Berkshire Superior Court Judge John Agostini denied an injunction to block the sale.
The plaintiffs, including some of Norman Rockwell’s children, argued in court last week the financially troubled museum did not have to right to sell the art. It cited laws establishing the museum, the rights of its members and even the intentions of Norman Rockwell itself.
The office of the Massachusetts attorney general, Maura Healey, also joined in on the suit.
In his written decision, Agostini ruled the plaintiffs did not have legal standing to pursue the case, and that belonged only to the attorney general. The judge then wrote that the AG’s office failed to demonstrate the auction would violate the state’s charitable laws.
Agostini called the attorney general’s office a “reluctant warrior” in the case, saying he didn’t believe Healey would have taken action at all had the plaintiffs not filed suit first.
“Indeed, the AGO’s initial indifference to this litigation, compounded with its later faint-heartedness, strongly suggest that the AGO, too, has little expectation of discovering evidence supporting its concerns,” Agostini wrote. “The public’s interest in having the AGO continue its tepid investigation pales in comparison to the public interest in ensuring that a public charity does not needlessly lose potentially millions of dollars by canceling a contract that it has every right to make.”

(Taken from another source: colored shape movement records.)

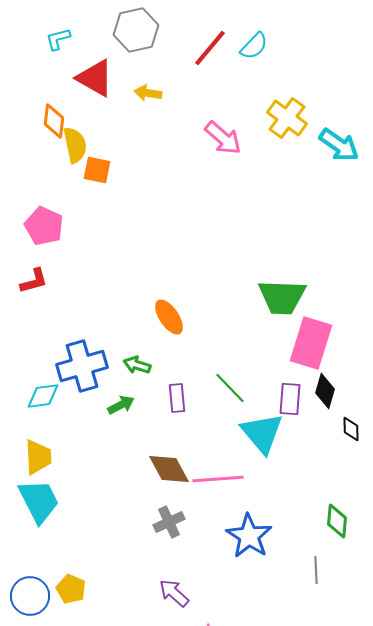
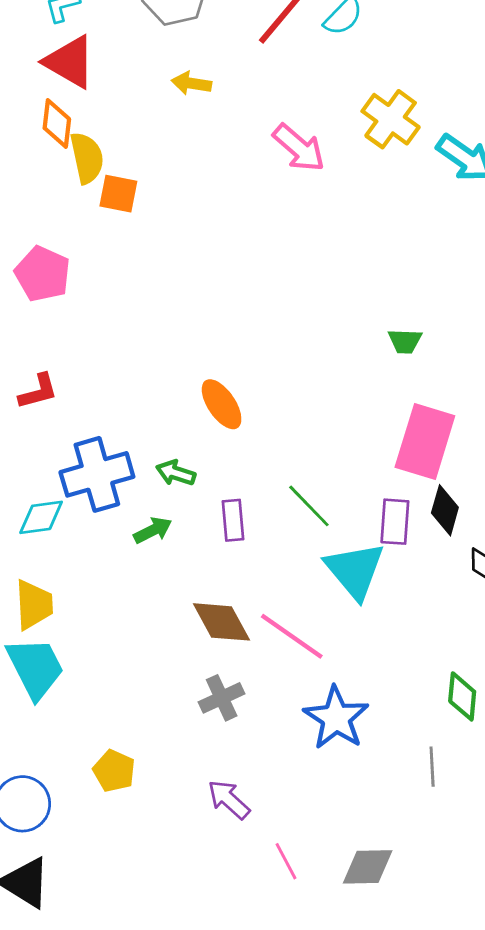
red triangle: (95, 78) -> (70, 62), moved
red L-shape: (34, 281) -> (38, 391), moved
green trapezoid: (282, 297) -> (405, 341), moved, size x0.5
pink line: (218, 479) -> (292, 636), turned 39
yellow pentagon: (71, 589) -> (114, 771), moved

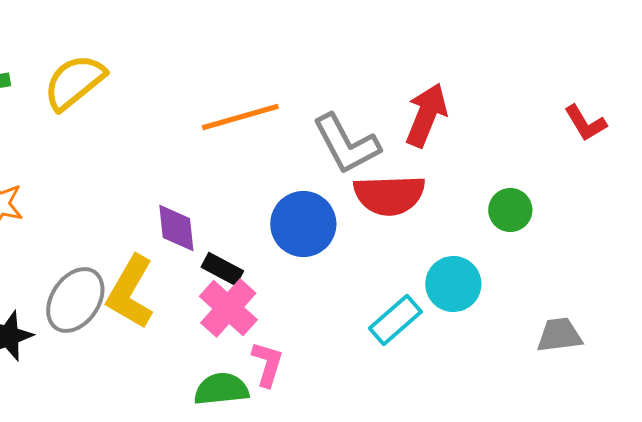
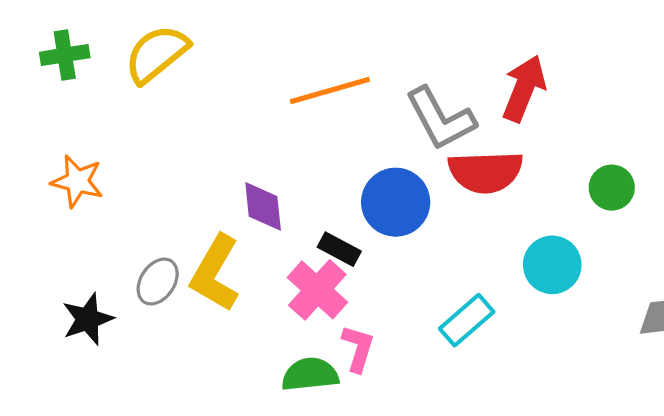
black rectangle: (222, 269) -> (339, 249), moved
gray ellipse: (75, 300) -> (158, 282), size x0.7
cyan rectangle: (395, 320) -> (467, 320), moved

As for any appeal, that decision would fall to Healey, as Agostini dismissed the rest of the plaintiffs. Reached early Tuesday evening, a spokeswoman for the AG said the office was reviewing the case.
One of the plaintiffs, attorney Jim Lamme, called the decision “disastrous” and said it could have consequences for the museum industry across the country. He was hopeful Healey’s office would pursue an appeal.
“I think better minds will hear this case and probably will decide it differently,” Lamme said.
The Berkshire Museum plans to use proceeds from the sale for its self-proclaimed “new vision.” Officials are looking to fund up to $40 million in renovations and boost its endowment by $20 million. They have argued the museum could not survive otherwise.
“We believe we acted consistent with our responsibility to this community and our collections, to keep this museum open now and strengthen it for generations to come,” said Elizabeth McGraw, president of the Berkshire Museum’s Board of Trustees. “We are grateful the Judge recognized the care and diligence the Board exercised in arriving at this decision, and that today’s decision will ensure we can move forward.”
The Rockwell paintings, “Shuffleton’s Barber Shop” and “Shaftsbury Blacksmith Shop,” are headlining the auction. It is scheduled to begin Monday at Sotheby’s in New York City.